__Task requirements__.
From the records below, pull each line that has "Sokal".

(Saved entries)
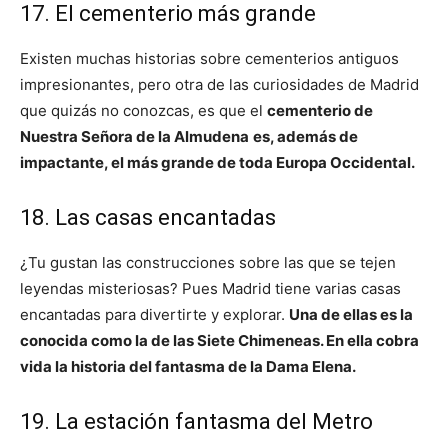
17. El cementerio más grande
Existen muchas historias sobre cementerios antiguos
impresionantes, pero otra de las curiosidades de Madrid
que quizás no conozcas, es que el
cementerio de
Nuestra Señora de la Almudena
es, además de
impactante, el más grande de toda Europa Occidental.
18. Las casas encantadas
¿Tu gustan las construcciones sobre las que se tejen
leyendas misteriosas? Pues Madrid tiene varias casas
encantadas para divertirte y explorar.
Una de ellas es la
conocida como la de las Siete Chimeneas. En ella cobra
vida la historia del fantasma de la Dama Elena.
19. La estación fantasma del Metro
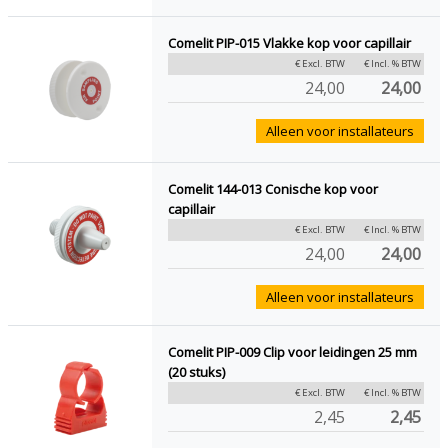
Comelit PIP-015 Vlakke kop voor capillair
€ Excl. BTW
€ Incl. % BTW
24,00
24,00
Alleen voor installateurs
Comelit 144-013 Conische kop voor
capillair
€ Excl. BTW
€ Incl. % BTW
24,00
24,00
Alleen voor installateurs
Comelit PIP-009 Clip voor leidingen 25 mm
(20 stuks)
€ Excl. BTW
€ Incl. % BTW
2,45
2,45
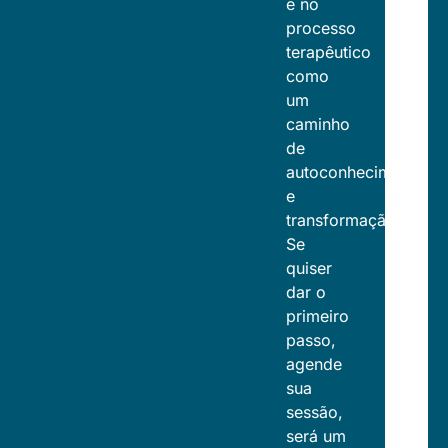
e no
processo
terapêutico
como
um
caminho
de
autoconhecimento
e
transformação.
Se
quiser
dar o
primeiro
passo,
agende
sua
sessão,
será um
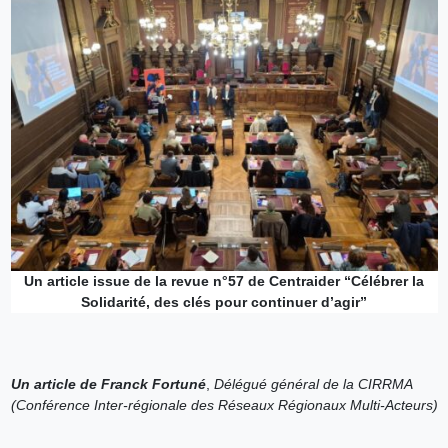
Un article issue de la revue n°57 de Centraider “Célébrer la
Solidarité, des clés pour continuer d’agir”
Un article de Franck Fortuné
,
Délégué général de la CIRRMA
(Conférence Inter-régionale des Réseaux Régionaux Multi-Acteurs)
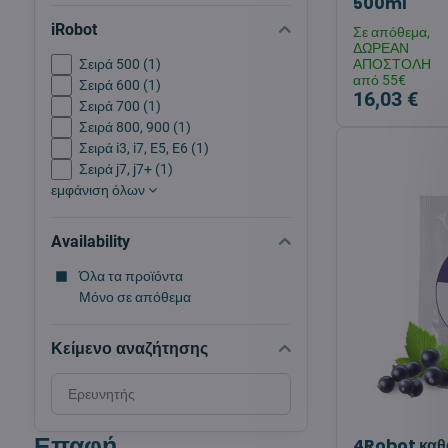
500ml
iRobot
Σε απόθεμα,
ΔΩΡΕΑΝ
Σειρά 500 (1)
ΑΠΟΣΤΟΛΗ
από 55€
Σειρά 600 (1)
16,03 €
Σειρά 700 (1)
Σειρά 800, 900 (1)
Σειρά i3, i7, E5, E6 (1)
Σειρά j7, j7+ (1)
εμφάνιση όλων
Availability
Όλα τα προϊόντα
Μόνο σε απόθεμα
Κείμενο αναζήτησης
Search
filter
results
Επαφή
4Robot καθα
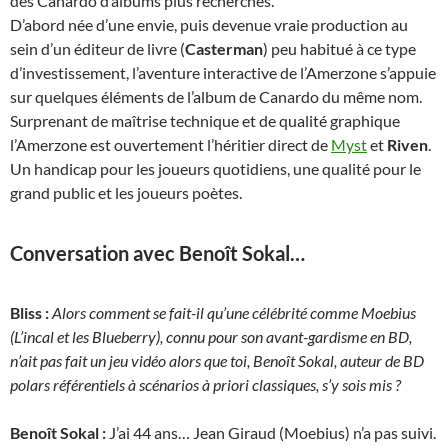
des Canardo d’albums plus recherchés.
D’abord née d’une envie, puis devenue vraie production au
sein d’un éditeur de livre (
Casterman
) peu habitué à ce type
d’investissement, l’aventure interactive de l’Amerzone s’appuie
sur quelques éléments de l’album de Canardo du même nom.
Surprenant de maîtrise technique et de qualité graphique
l’Amerzone est ouvertement l’héritier direct de
Myst
et
Riven
.
Un handicap pour les joueurs quotidiens, une qualité pour le
grand public et les joueurs poètes.
Conversation avec Benoît Sokal…
Bliss :
Alors comment se fait-il qu’une célébrité comme Moebius
(L’incal et les Blueberry), connu pour son avant-gardisme en BD,
n’ait pas fait un jeu vidéo alors que toi, Benoît Sokal, auteur de BD
polars référentiels à scénarios à priori classiques, s’y sois mis ?
Benoît Sokal :
J’ai 44 ans… Jean Giraud (Moebius) n’a pas suivi.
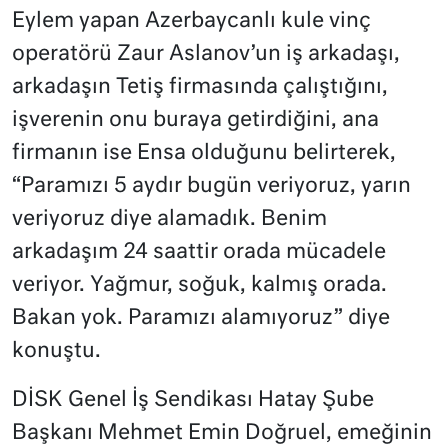
Eylem yapan Azerbaycanlı kule vinç
operatörü Zaur Aslanov’un iş arkadaşı,
arkadaşın Tetiş firmasında çalıştığını,
işverenin onu buraya getirdiğini, ana
firmanın ise Ensa olduğunu belirterek,
“Paramızı 5 aydır bugün veriyoruz, yarın
veriyoruz diye alamadık. Benim
arkadaşım 24 saattir orada mücadele
veriyor. Yağmur, soğuk, kalmış orada.
Bakan yok. Paramızı alamıyoruz” diye
konuştu.
DİSK Genel İş Sendikası Hatay Şube
Başkanı Mehmet Emin Doğruel, emeğinin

__Exercise result__.
Conversation avec Benoît Sokal…
n’ait pas fait un jeu vidéo alors que toi, Benoît Sokal, auteur de BD
Benoît Sokal :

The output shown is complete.